The story by The Brothers Glynn, Santa and the Pirates, written by Victor and illustrated by his brother Chris Glynn is being developed as an animated children's television series.

He was a co-producer of The Unbeatables, the UK version of Metegol, directed by Academy Award winner Juan Jose Campanella. The film was first released in Argentina in July 2013 and attracted an audience of more than two million people. The UK dub featured the voices of Rupert Grint and Rob Brydon and opened in August 2014 in the UK to wide acclaim. The film has won many awards including a Goya in Spain and the Grand Prize at the New York International Children's Film Festival in 2014.

==Family life==
Glynn is married to Oxford-based publisher and photographer Sophie Goldsworthy. His first wife, Lorna Gillian (Gill) Glynn (née Hastilow), died in 1999.

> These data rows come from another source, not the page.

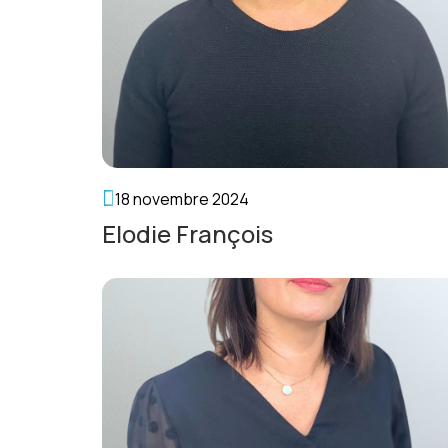
18 novembre 2024
Elodie François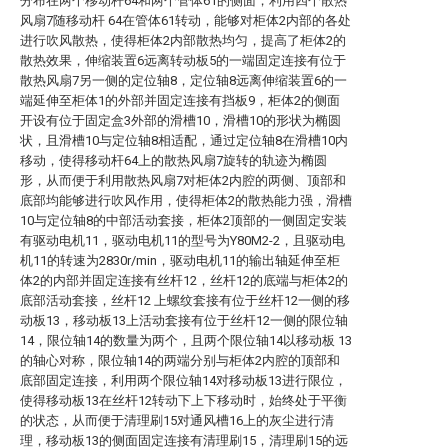
分布在两个移动杆64和两个管体61的侧面，利用四个散热
风扇7随移动杆 64在管体61转动，能够对柜体2内部的各处
进行吹风散热，使得柜体2内部散热均匀，提高了柜体2的
散热效果，伸缩装置6远离转动板5的一端固定连接有位于
散热风扇7另一侧的定位轴8，定位轴8远离伸缩装置6的一
端延伸至柜体1的外部并固定连接有挡板9，柜体2的侧面
开设有位于固定盒3外部的滑槽10，滑槽10的形状为椭圆
状，且滑槽10与定位轴8相适配，通过定位轴8在滑槽10内
移动，使得移动杆64上的散热风扇7旋转的轨迹为椭圆
形，从而便于利用散热风扇7对柜体2内腔的两侧、顶部和
底部均能够进行吹风作用，使得柜体2的散热能力强，滑槽
10与定位轴8的中部活动套接，柜体2顶部的一侧固定安装
有驱动电机11，驱动电机11的型号为Y80M2-2，且驱动电
机11的转速为2830r/min，驱动电机11的输出轴延伸至柜
体2的内部并固定连接有丝杆12，丝杆12的底端与柜体2的
底部活动套接，丝杆12 上螺纹套接有位于丝杆12一侧的移
动板13，移动板13上活动套接有位于丝杆12一侧的限位轴
14，限位轴14的数量为两个，且两个限位轴14以移动板 13
的轴心对称，限位轴14的两端分别与柜体2内腔的顶部和
底部固定连接，利用两个限位轴14对移动板13进行限位，
使得移动板13在丝杆12转动下上下移动时，始终处于平衡
的状态，从而便于清理刷15对通风槽16上的灰尘进行清
理，移动板13的侧面固定连接有清理刷15，清理刷15的远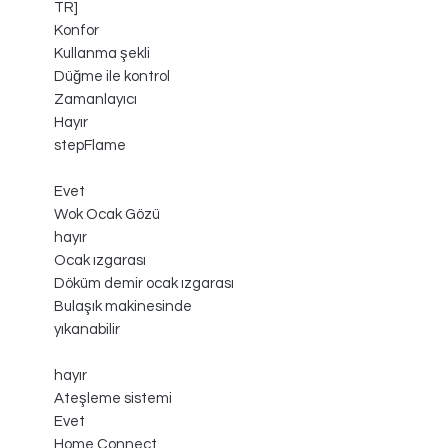
TR]
Konfor
Kullanma şekli
Düğme ile kontrol
Zamanlayıcı
Hayır
stepFlame
Evet
Wok Ocak Gözü
hayır
Ocak ızgarası
Döküm demir ocak ızgarası
Bulaşık makinesinde
yıkanabilir
hayır
Ateşleme sistemi
Evet
Home Connect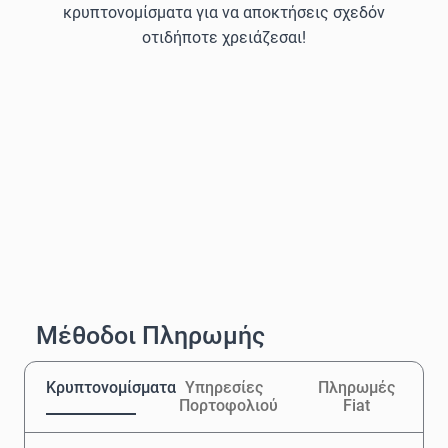
κρυπτονομίσματα για να αποκτήσεις σχεδόν
οτιδήποτε χρειάζεσαι!
Μέθοδοι Πληρωμής
Κρυπτονομίσματα
Υπηρεσίες
Πληρωμές
Πορτοφολιού
Fiat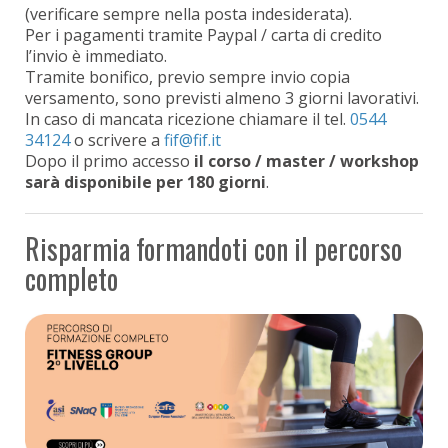
(verificare sempre nella posta indesiderata).
Per i pagamenti tramite Paypal / carta di credito
l’invio è immediato.
Tramite bonifico, previo sempre invio copia
versamento, sono previsti almeno 3 giorni lavorativi.
In caso di mancata ricezione chiamare il tel.
0544
34124
o scrivere a
Dopo il primo accesso
il corso / master / workshop
sarà disponibile per 180 giorni
.
Risparmia formandoti con il percorso
completo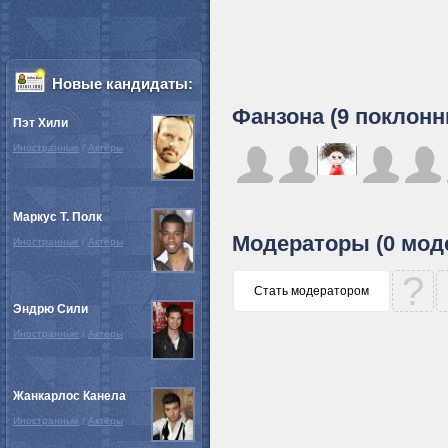
Новые кандидаты:
Фанзона (9 поклонн
Пэт Хили
Иностранные
/
Актёры
Маркус Т. Полк
Модераторы (0 мод
Иностранные
/
Актёры
?
Стать модератором
Эндрю Сили
Иностранные
/
Актёры
Жанкарлос Канела
Иностранные
/
Актёры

He has four children. His daughter Harriet is a film executive who has worked with, among others, Morgan Freeman and the late B.B. King and his son Phin is a film producer who has worked with David Tennant and Elisabeth Moss on a movie about R. D. Laing. His elder daughter Katie is a school teacher. His youngest son Alfie is at school in Oxfordshire.

Glynn was a second cousin of the comedian and actor Dick Emery.